[Required work]
Each line below must be reproduced exactly as it stands. Pictures stay out of the copy.

[Excerpted data]

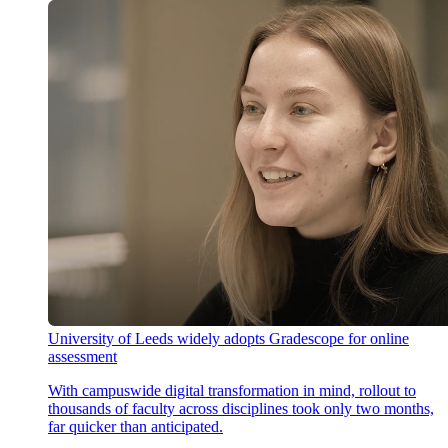
University of Leeds widely adopts Gradescope for online
assessment
With campuswide digital transformation in mind, rollout to
thousands of faculty across disciplines took only two months,
far quicker than anticipated.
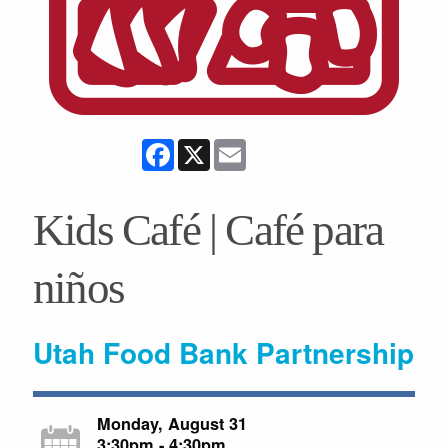
Facebook
X
Email
Kids Café | Café para
niños
Utah Food Bank Partnership
Monday, August 31
3:30pm - 4:30pm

[Solution to the exercise]
University of Leeds widely adopts Gradescope for online
assessment
With campuswide digital transformation in mind, rollout to
thousands of faculty across disciplines took only two months,
far quicker than anticipated.
Facebook
X
Email
Kids Café | Café para
niños
Utah Food Bank Partnership
Monday, August 31
3:30pm - 4:30pm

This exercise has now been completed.